Friday, March 28, 2008 07:47 PM

AKA--

Ha ha ha! Obama orchid! My mother is an orchid freak. The parallel works so well.

Saturday, March 29, 2008 11:01 AM

Weed

The only link I'm willing to acknowledge between marijuana use and "mental illness" (an overused term, to say the least) is that since marijuana is actually rather effective at blunting physical and/or emotional pain, some people who feel a lot of it might smoke it excessively. And perhaps not be as assertive about handling the life circumstances that are causing or at least extending that pain. But I am a strong proponent of legalization. For all the usual reasons.

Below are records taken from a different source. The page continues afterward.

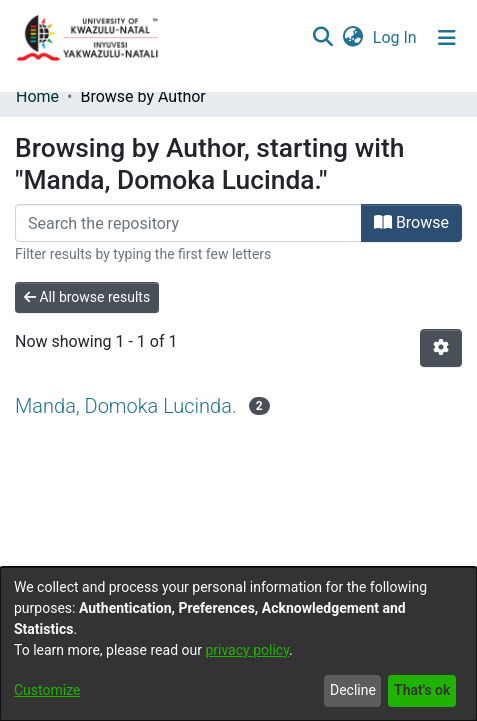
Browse (411, 222)
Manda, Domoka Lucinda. (126, 406)
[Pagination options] (441, 348)
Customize (47, 690)
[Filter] (188, 223)
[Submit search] (322, 38)
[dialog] (238, 644)
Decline (353, 690)
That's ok (422, 690)
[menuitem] (352, 38)
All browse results (87, 297)
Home (37, 96)
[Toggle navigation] (447, 38)
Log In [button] (396, 37)
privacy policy (247, 650)
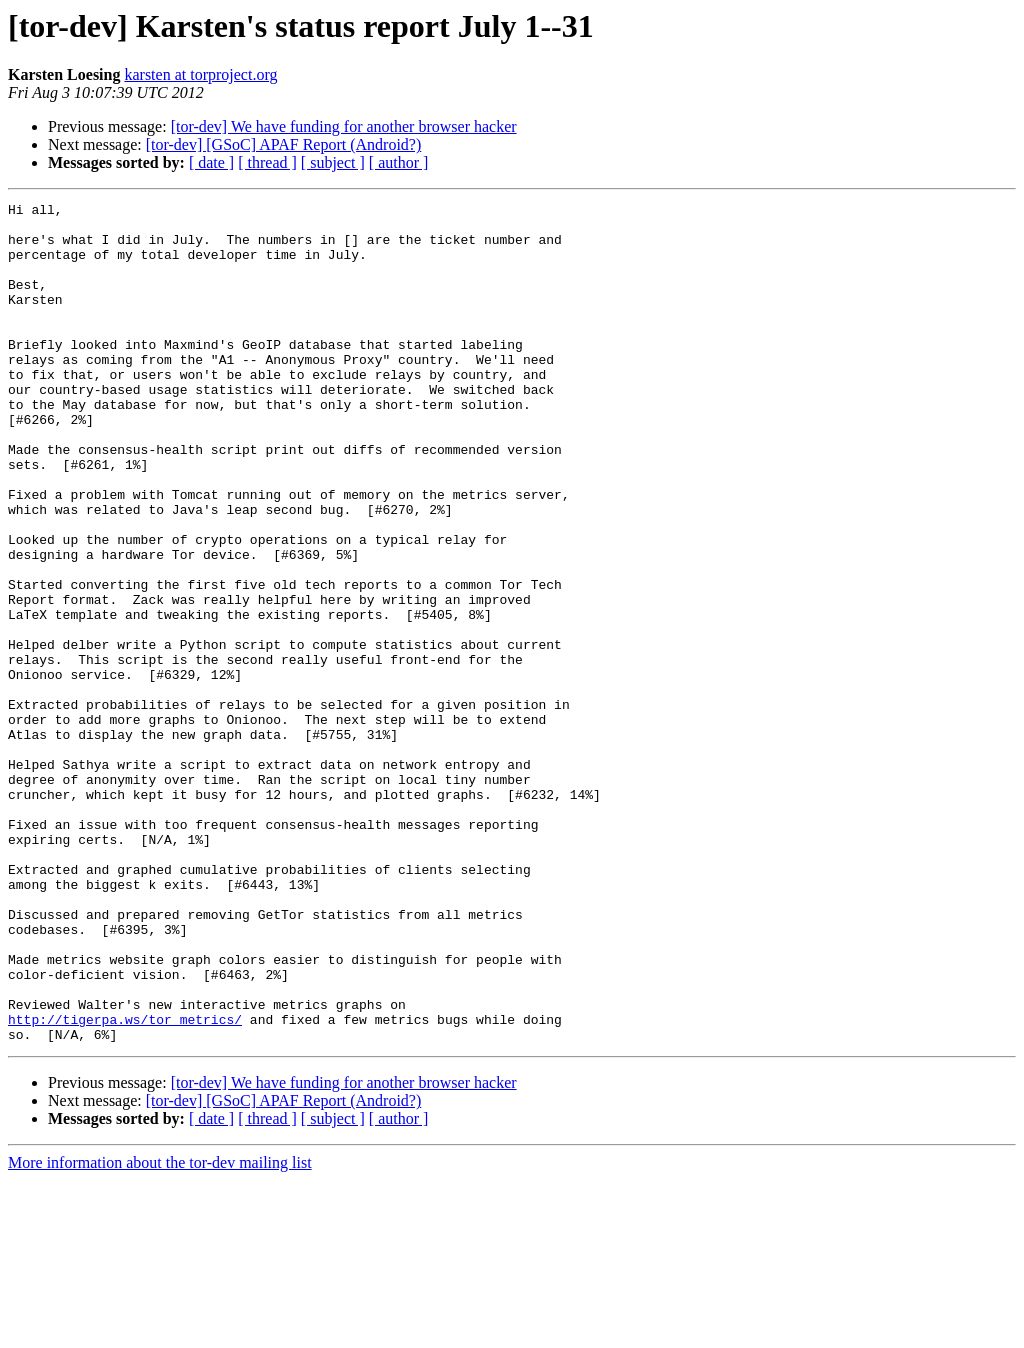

Monday, March 31, 2008 03:32 PM

Can't throw copies of The DaVinci Code...

When I've read it myself. Along with "good" stuff, I read so much crap. Some of it is for fun, some for nostalgia, some for plane trips. Some turn out to be pleasant surprises, like Bridget Jones' Diary. I wouldn't judge someone on their reading tastes. Well no, I'd judge, but I wouldn't not date someone based on taste unless it affected our compatibility. Like if he was reading Ann Coulter or Bill O'Reilly, then putting the books down thinking, "Hm, s/he/it has a point!" Nope!